Note that NN layers operate on *batches*, hence input data dimensions of [batch of size 1 x 1 color layer x height 3 x width 3]: 

In [21]:
data.size()

torch.Size([1, 1, 3, 3])

In [22]:
conv = nn.Conv2d(1, 4, kernel_size=3)
conv

Conv2d(1, 4, kernel_size=(3, 3), stride=(1, 1))

In [23]:
result = conv(data)
result

tensor([[[[-0.8066]],

         [[-0.0852]],

         [[-0.0678]],

         [[-0.4776]]]], grad_fn=<ThnnConv2DBackward>)

In [19]:
result.size()

torch.Size([1, 4, 1, 1])

So our convolution converts a 1x3x3 patch of (greyscale) image into a 4x1x1 column of weird numbers. Where do those numbers come from?

Let's take a look at the `Conv2d` internals.

In [41]:
(params, bias) = list(conv.parameters())

In [43]:
params

Parameter containing:
tensor([[[[-0.0505, -0.2281,  0.1797],
          [-0.2954, -0.1113, -0.1966],
          [-0.1436,  0.0263, -0.1849]]],


        [[[ 0.2418, -0.0305,  0.0494],
          [ 0.1427, -0.2922, -0.1214],
          [-0.3194,  0.2209, -0.2240]]],


        [[[-0.1038, -0.0043, -0.1872],
          [ 0.2374, -0.2073,  0.2146],
          [-0.1888,  0.2902,  0.0201]]],


        [[[ 0.1617, -0.1213, -0.1789],
          [-0.1230, -0.0075, -0.0797],
          [-0.3140,  0.1756,  0.0823]]]], requires_grad=True)

In [44]:
bias

Parameter containing:
tensor([ 0.1980,  0.2475, -0.1387, -0.0727], requires_grad=True)

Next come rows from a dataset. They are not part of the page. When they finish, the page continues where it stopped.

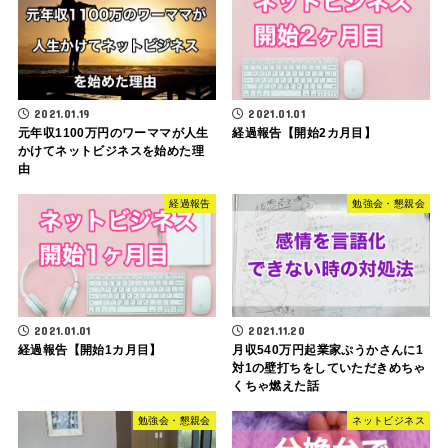
2021.01.19
2021.01.01
元年収1100万円のワーママが人生
経過報告【開始2カ月目】
かけてネットビジネスを始めた理
由
経過報告
勉強会・懇親会
2021.01.01
2021.11.20
経過報告【開始1カ月目】
月収540万円起業家ぷうかさんに1
対1の壁打ちをしていただきめちゃ
くちゃ燃えた話
勉強会・懇親会
ネットビジネス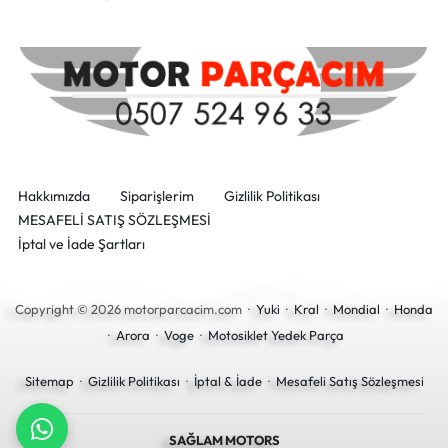
Hakkımızda
Siparişlerim
Gizlilik Politikası
MESAFELİ SATIŞ SÖZLEŞMESİ
İptal ve İade Şartları
Copyright © 2026 motorparcacim.com ·
Yuki
·
Kral
·
Mondial
·
Honda
·
Arora
·
Voge
·
Motosiklet Yedek Parça
Sitemap
·
Gizlilik Politikası
·
İptal & İade
·
Mesafeli Satış Sözleşmesi
SAĞLAM MOTORS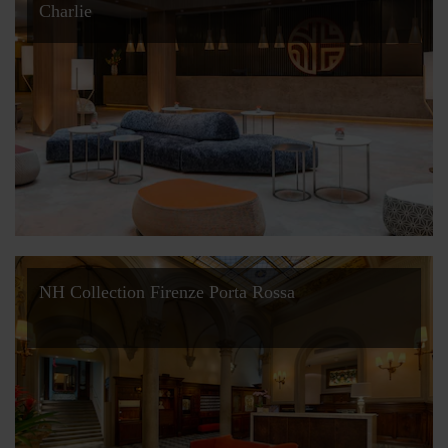
Charlie
NH Collection Firenze Porta Rossa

These are randomly initialized parameters of our convolution. The second one is a bias vector. (It is possible to have a convolution *without* a bias - that's `bias=False` parameter in the constructor).

So what is exactly the computation that `Conv2d` performs on the data during feed forward?

In [34]:
(params * data).sum(dim=(1, 2, 3)) + bias

tensor([-0.8066, -0.0852, -0.0678, -0.4776], grad_fn=<ThAddBackward>)

Woo hoo, we get the same results!

That is, for each of 4 output layers of the convolution there is a 3x3 matrix of parameters that we multiply by a 3x3 patch of the input image, and then we just sum up all elements of that product.

Let's do it again, just for one layer.

In [36]:
params[0]

tensor([[[-0.0505, -0.2281,  0.1797],
         [-0.2954, -0.1113, -0.1966],
         [-0.1436,  0.0263, -0.1849]]], grad_fn=<SelectBackward>)

In [37]:
params[0] * data

tensor([[[[-0.0505, -0.2281,  0.1797],
          [-0.2954, -0.1113, -0.1966],
          [-0.1436,  0.0263, -0.1849]]]], grad_fn=<ThMulBackward>)

In [39]:
(params[0] * data).sum() + bias[0]

tensor(-0.8066, grad_fn=<ThAddBackward>)

So each of 4 layers of the convolution parameters can be seen as a 3x3 patch of an image that we learn to recognize in the input. Right now it is random, but as we learn (i.e. backpropagate the gradient through it), it will morph into something like, say, a vertical line, or a diagonal gradient. Having 4 layers means that our convolution learns to recognize 4 different image patterns. Our original MNIST model has 10 such layers in its first convolution.

Having the bias parameter for each layer allows us to learn image patterns of different intensity.

#### 2.1.1 Gradient computation

Note that tensors holding the convolution parameters have property `requires_grad=True`.

Likewise, the results of the convolution are tensors with `grad_fn` property set.

This is where the auto-differentiation magic of PyTorch happens. Later in this course we will dedicate the whole section to discuss it (see [Backpropagation](3_mnist_backprop.ipynb)).